The BioLung, however, does not use a mechanical pump, nor does blood ever leave the body. A little larger than a soda can, it is implanted in the chest. The patient's own heart pumps blood into the device, which is packed with hollow plastic fibers perforated with holes so tiny that only gas molecules can pass through them. As blood filters through the fibers, carbon dioxide escapes through the holes and is replaced by oxygen from the surrounding air. Then the blood may go directly back to the heart to be pumped to the rest of the body, or it may take a spin through the patient's lungs first.
There are advantages and drawbacks either way: Directing blood through the lungs may help filter out blood clots, because the lungs have a natural ability to do so. Also, the fresh supply of oxygen to the lung tissue may help heal it. But that puts a heavier load on the heart, raising the risk for heart failure. By sending the blood directly to the heart instead, it is possible for the artificial lung and the natural lungs to share in breathing. But that could let clots enter the bloodstream.

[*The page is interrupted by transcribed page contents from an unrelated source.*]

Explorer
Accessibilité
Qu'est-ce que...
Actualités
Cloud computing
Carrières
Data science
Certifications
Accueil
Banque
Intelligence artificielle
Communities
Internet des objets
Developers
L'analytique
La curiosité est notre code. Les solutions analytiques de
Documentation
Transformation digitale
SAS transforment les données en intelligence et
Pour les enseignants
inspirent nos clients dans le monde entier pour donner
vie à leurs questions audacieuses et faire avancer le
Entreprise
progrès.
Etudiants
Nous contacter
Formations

The BioLung is not meant to be a lifelong replacement for diseased lungs. At best, researchers hope to buy time for those awaiting a transplant and let them live relatively normal lives while they wait, rather than be tethered to a heavy life-support unit.
After nearly a decade at the drawing board, "We are looking at what we consider final design changes," Merz says. Clinical trials may get under way in one to two years. The National Institutes of Health recently granted Bartlett $4.8 million to continue the research.
Early animal studies have been promising. In the latest study, University of Texas researcher Joseph Zwischenberger, MD, tried out the BioLung on sheep whose lungs had been badly burned by inhaling smoke. Six of the eight sheep on the BioLung survived five days, whereas only one of six sheep on an external breathing machine survived that long.